In supervised learning, learning data comes with description, labels, targets or desired outputs and the objective is to find a general rule that maps inputs to outputs. This kind of learning data is called labeled data. The learned rule is then used to label new data with unknown outputs.
Supervised learning involves building a machine learning model that is based on labeled samples. For example, if we build a system to estimate the price of a plot of land or a house based on various features, such as size, location, and so on, we first need to create a database and label it. We need to teach the algorithm what features correspond to what prices. Based on this data, the algorithm will learn how to calculate the price of real estate using the values of the input features.
Supervised learning deals with learning a function from available training data. Here, a learning algorithm analyzes the training data and produces a derived function that can be used for mapping new examples. There are many supervised learning algorithms such as Logistic Regression, Neural networks, Support Vector Machines (SVMs), and Naive Bayes classifiers.
Common examples of supervised learning include classifying e-mails into spam and not-spam categories, labeling webpages based on their content, and voice recognition.
Unsupervised learning is used to detect anomalies, outliers, such as fraud or defective equipment, or to group customers with similar behaviors for a sales campaign. It is the opposite of supervised learning. There is no labeled data here.
When learning data contains only some indications without any description or labels, it is up to the coder or to the algorithm to find the structure of the underlying data, to discover hidden patterns, or to determine how to describe the data. This kind of learning data is called unlabeled data.
Suppose that we have a number of data points, and we want to classify them into several groups. We may not exactly know what the criteria of classification would be. So, an unsupervised learning algorithm tries to classify the given dataset into a certain number of groups in an optimum way.
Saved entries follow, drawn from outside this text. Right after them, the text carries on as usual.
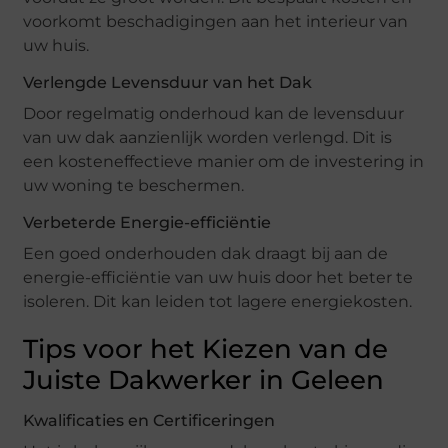
voorkomt beschadigingen aan het interieur van
uw huis.
Verlengde Levensduur van het Dak
Door regelmatig onderhoud kan de levensduur
van uw dak aanzienlijk worden verlengd. Dit is
een kosteneffectieve manier om de investering in
uw woning te beschermen.
Verbeterde Energie-efficiëntie
Een goed onderhouden dak draagt bij aan de
energie-efficiëntie van uw huis door het beter te
isoleren. Dit kan leiden tot lagere energiekosten.
Tips voor het Kiezen van de
Juiste Dakwerker in Geleen
Kwalificaties en Certificeringen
Unsupervised learning algorithms are extremely powerful tools for analyzing data and for identifying patterns and trends. They are most commonly used for clustering similar input into logical groups. Unsupervised learning algorithms include Kmeans, Random Forests, Hierarchical clustering and so on.
If some learning samples are labeled, but some other are not labeled, then it is semi-supervised learning. It makes use of a large amount of unlabeled data for training and a small amount of labeled data for testing. Semi-supervised learning is applied in cases where it is expensive to acquire a fully labeled dataset while more practical to label a small subset. For example, it often requires skilled experts to label certain remote sensing images, and lots of field experiments to locate oil at a particular location, while acquiring unlabeled data is relatively easy.
Here learning data gives feedback so that the system adjusts to dynamic conditions in order to achieve a certain objective. The system evaluates its performance based on the feedback responses and reacts accordingly. The best known instances include self-driving cars and chess master algorithm AlphaGo.
Purpose of Machine Learning
Machine learning can be seen as a branch of AI or Artificial Intelligence, since, the ability to change experience into expertise or to detect patterns in complex data is a mark of human or animal intelligence.
As a field of science, machine learning shares common concepts with other disciplines such as statistics, information theory, game theory, and optimization.
As a subfield of information technology, its objective is to program machines so that they will learn.
However, it is to be seen that, the purpose of machine learning is not building an automated duplication of intelligent behavior, but using the power of computers to complement and supplement human intelligence. For example, machine learning programs can scan and process huge databases detecting patterns that are beyond the scope of human perception.